Saya mengenal Wislawa Szymborska sekitar dua tahun lalu dari seorang kawan yang mengirim puisi karya beliau. Saya langsung jatuh cinta setelah membaca salah satu puisinya yaitu Under One Small Star. Permainan bahsanya sungguh menraik dan pemilihan diksi dan frasa yang indah mebuat saya tak pernah bosan terus membacanya. Setelahnya saya mencari tahu lebih banyak tentang beliau dan terus membaca puisi-puisinya.

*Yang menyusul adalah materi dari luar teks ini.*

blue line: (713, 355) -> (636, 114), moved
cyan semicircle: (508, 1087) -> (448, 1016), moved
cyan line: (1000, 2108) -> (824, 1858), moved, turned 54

Wislawa Szymborska adalah penulis kebangsaan Polandia yang lahir pada 2 Juli 1923. Beliau menerima penghargaan Nobel sastra pada tahun 1996 yang membuat dirinya semakin dikenal luas di dunia. Karya banyak diterjemahkan keberbagai bahasa dari bahasa aslinya Polandia. Beliau mulai menulis sejak 1940an saat dia bekerja sebagai karyawan di perusahaan kereta apii di Kraków, Polandia. Saat itu Eropa sedang berkecamuk Perang Dunia II. Di awal karir kepenulisannya beliau banyak menulis tentang tema politik dan komunisme di Eropa. Beliau memakai nama pena sebagai nama samara agar tidak dikenali. Sampai akhirnya dia bekerja disebuah surat kabar yang menempatkannya di lingkungan orang-orang yang sangat liberal dan anti komunis pada saat itu. Lantaran aturan-perang pada awal 1980, Wislawa menerbitkan kumpulan puisi bawah tanah. Padahal sejak rezim Stalin pecah di awal 1950, Szymborska dengan gigih telah menolak puisi yang dikuasai ideologi, dan sebagai gantinya ia pun menggunakan kekuatan observasinya untuk mengatasasi setiap pokok persoalan.

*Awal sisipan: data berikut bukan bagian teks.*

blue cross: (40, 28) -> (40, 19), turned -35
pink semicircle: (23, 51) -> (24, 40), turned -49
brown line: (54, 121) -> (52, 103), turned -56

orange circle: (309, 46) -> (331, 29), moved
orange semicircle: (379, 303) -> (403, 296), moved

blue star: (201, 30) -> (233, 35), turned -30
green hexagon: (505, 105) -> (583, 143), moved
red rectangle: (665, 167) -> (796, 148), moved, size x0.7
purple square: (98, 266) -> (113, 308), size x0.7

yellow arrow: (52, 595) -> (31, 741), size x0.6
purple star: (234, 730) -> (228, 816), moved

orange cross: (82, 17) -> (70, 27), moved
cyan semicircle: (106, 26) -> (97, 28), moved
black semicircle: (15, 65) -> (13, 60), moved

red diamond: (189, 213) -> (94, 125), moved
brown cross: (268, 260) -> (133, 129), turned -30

Pada perjalanan karir kepenulisannya, Wislawa Szymborska semakin meninggalkan tema – tema politik secara gamblang dan tersurat. Beliau lebih banyak mengangkat tema-tema universal dan norma-norma humanis dengan tutur bahasa yang tetap indah.

Pada 3 Oktober 1996, Akademi Swedia di Stockhom mengumumkan penerima penghargaan Nobel Sastra adalah Wislawa Szymborska. Penghargaan itu menjadi kejutan bagi Szymborska—juga kebanyakan orang di Polandia—bukan lantaran karena ia dianggap tidak layak, tapi karena puisinya lebih banyak membicarakan tema-tema universal ketimbang urusan politik yang membedakan puisi-puisi Eropa Timur sejak Perang Dunia II.

Tak seperti penyair Polandia terakhir yang meraih Nobel—Czeslaw Milosz pada 1980—Szymborska bukanlah seorang yang lantang, pembangkang zaman komunis; waktu meraih Nobel pun tidak bertepatan dengan momen besar dalam sejarah Polandia—1980 merupakan tahun di mana Gdansk menggalang pemberontakan.
Dan, tak seperti penyair Polandia yang lebih dijagokan untuk menerima Nobel pada 1996, Zbigniew Herbert, puisi-puisi Wislawa lebih dikagumi karena “diksinya dipahat dengan halus,” sebagaimana yang dikemukakan Akademi Swedia, bukan lantaran metafora politiknya yang berat.

Wislawa Szymborska adalah seorang yang menyukai kesunyian dalam hidupnya. Janda tanpa anak ini membutuhkan kesendirian untuk dapat menulis. tidak menyukai kerumunan dan tampil di depan publik, bahkan untuk sekadar membacakan puisinya. Kontak utamanya dengan dunia luar terjadi lewat sebuah kolom koran lama, “Non-Compulsory Reading”. Beliau adalah ‘orang lama’ yang tidak mau menggunakan computer untuk menulis, beliau menulis baik-bait sajaknya dikertas dengan pena. Menurutnya dengan menulisnya langsung menggunakan tangannya sendiri, beliau dapat menyalurkan dengan lancar seluruh ide dan gagasannya serta dapat merasakan maksud yang tersampaikan dari setiap kalimat yang ditulis. Wislawa meninggal pada 1 Februari 2012 lantaran kanker paru-paru.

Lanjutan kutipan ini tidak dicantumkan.